Definition of ‘Treasury Bond (T-Bond)’
A marketable, fixed-interest U.S. government debt security with a maturity of more than 10 years. Treasury bonds make interest payments semi-annually and the income that holders receive is only taxed at the federal level.
Treasury bonds are issued with a minimum denomination of $1,000. The bonds are initially sold through auction in which the maximum purchase amount is $5 million if the bid is non-competitive or 35% of the offering if the bid is competitive. A competitive bid states the rate that the bidder is willing to accept; it will be accepted depending on how it compares to the set rate of the bond. A non-competitive bid ensures that the bidder will get the bond but he or she will have to accept the set rate. After the auction, the bonds can be sold in the secondary market.
Investors who wish to participate in auctions and purchase Treasury securities directly from the Federal Reserve Bank can open a Treasury Direct Account.
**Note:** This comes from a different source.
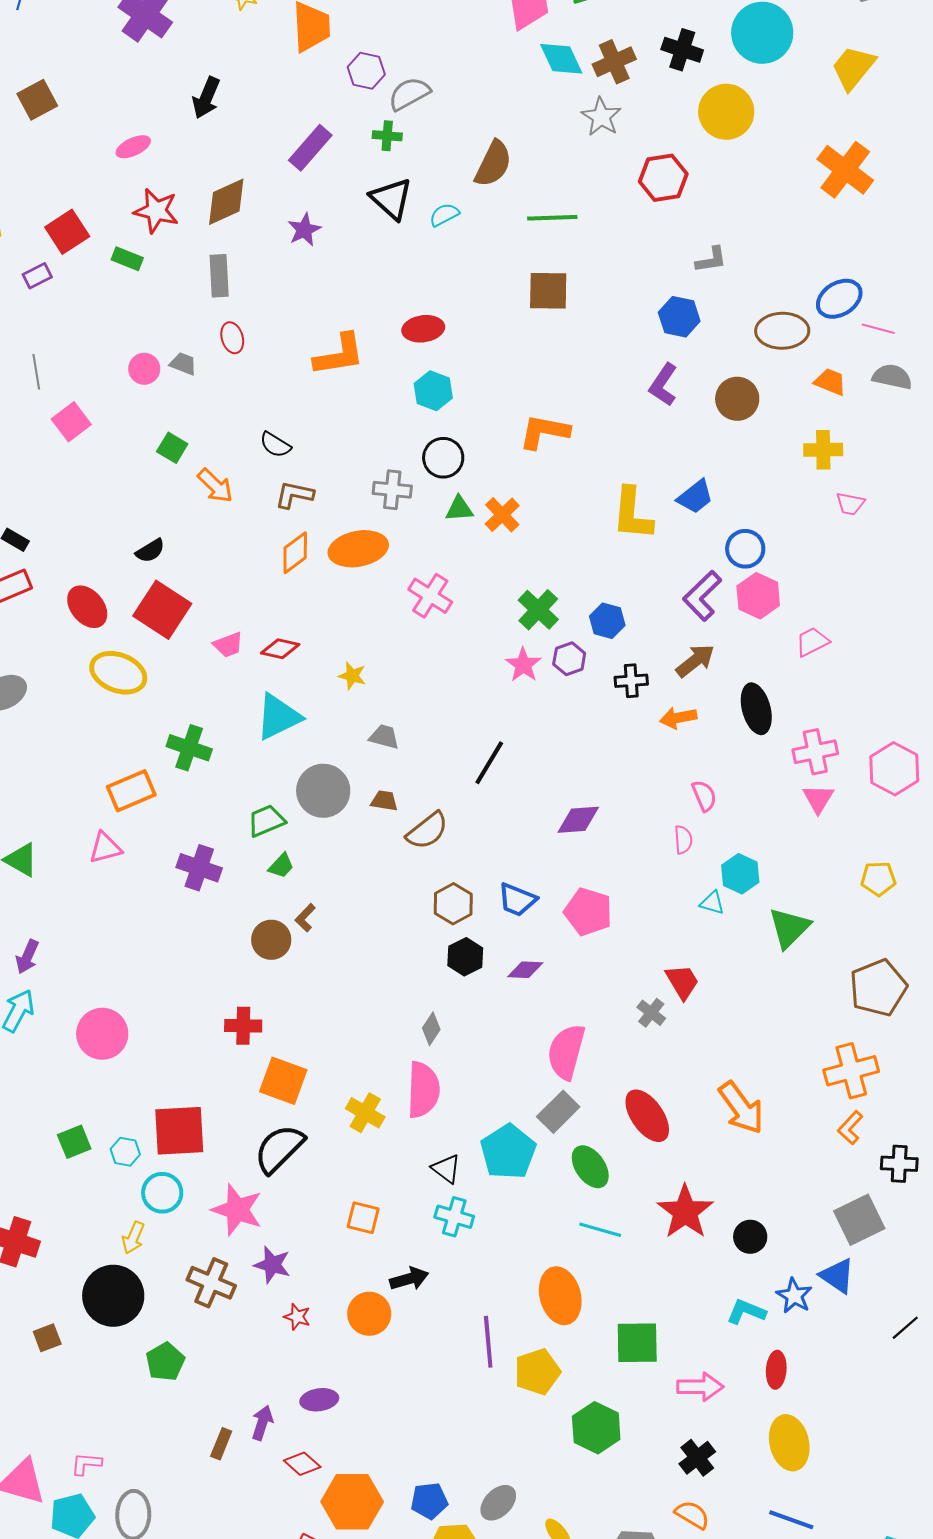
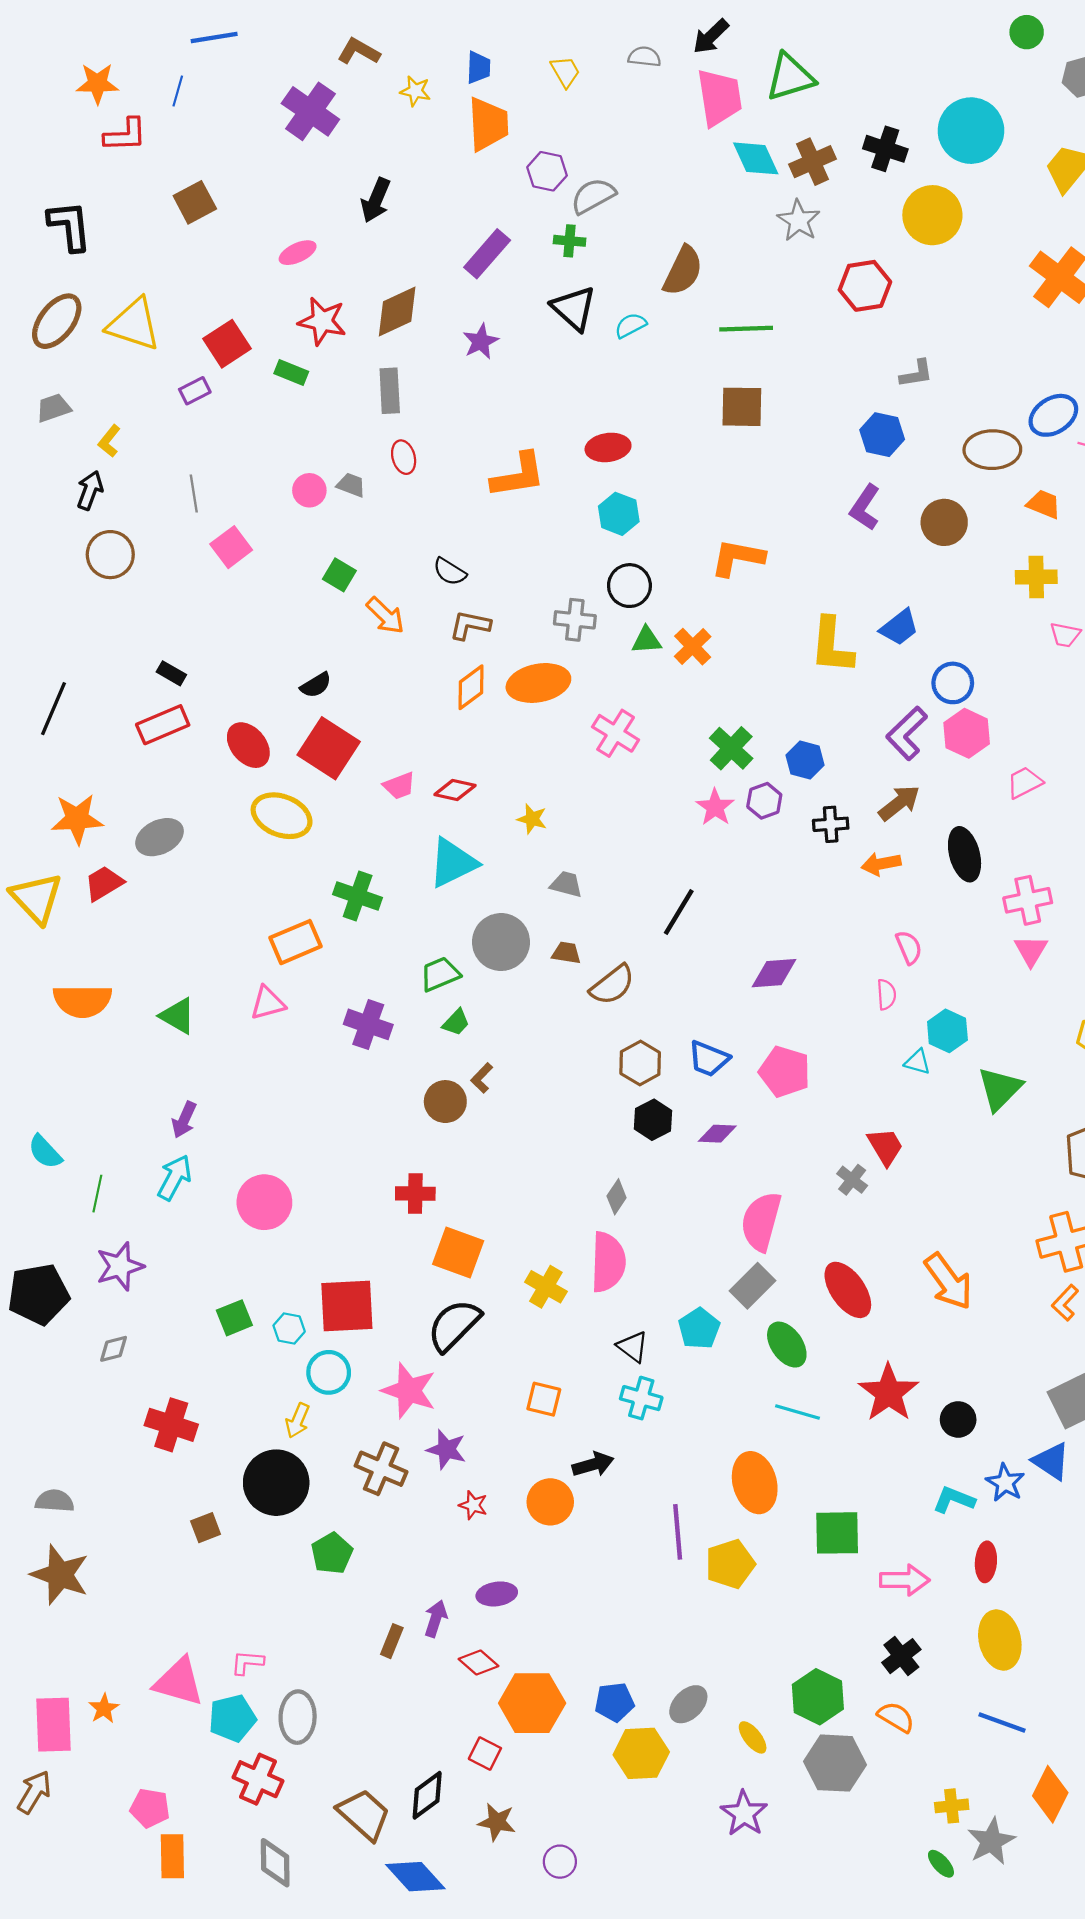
cyan pentagon: (508, 1152) -> (699, 1328), size x0.7
green hexagon: (596, 1428) -> (818, 1697), moved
There are no fees associated with the account unless it contains over $100,000, at which point a very small maintenance fee is incurred.
There are three types of securities issued by the U.S. Treasury. These are distinguished by the amount of time from the initial sale of the bond to maturity.
- Treasury bonds: These securities have the longest maturity of any bond issued by the U.S. Treasury, from 10 to 30 years. The 30-year bond is also called the “long bond.” Denominations range from $1000 to $1 million. T-bonds pay interest every 6 months at a fixed coupon rate. As mentioned above, these bonds are not callable, but some older T-Bonds available on the secondary market are callable within five years of the maturity date.
- Treasury notes: T-notes have maturities between 1 and 10 years. Denominations range from $1000 to $5000 and are determined by the amount of time to maturity. Like T-bonds, these securities pay interest semi-annually at a fixed coupon rate.
- Treasury Bills: T-bills are available with maturities of 13 weeks, 26 weeks and 52 weeks. They are purchased at a discount to their $10,000 face value, and the full amount is received at maturity (making them zero-coupon). The bills are sold at auction where the price of sale is determined by how much the bill is worth on the date of issue, which depends mainly on interest rates.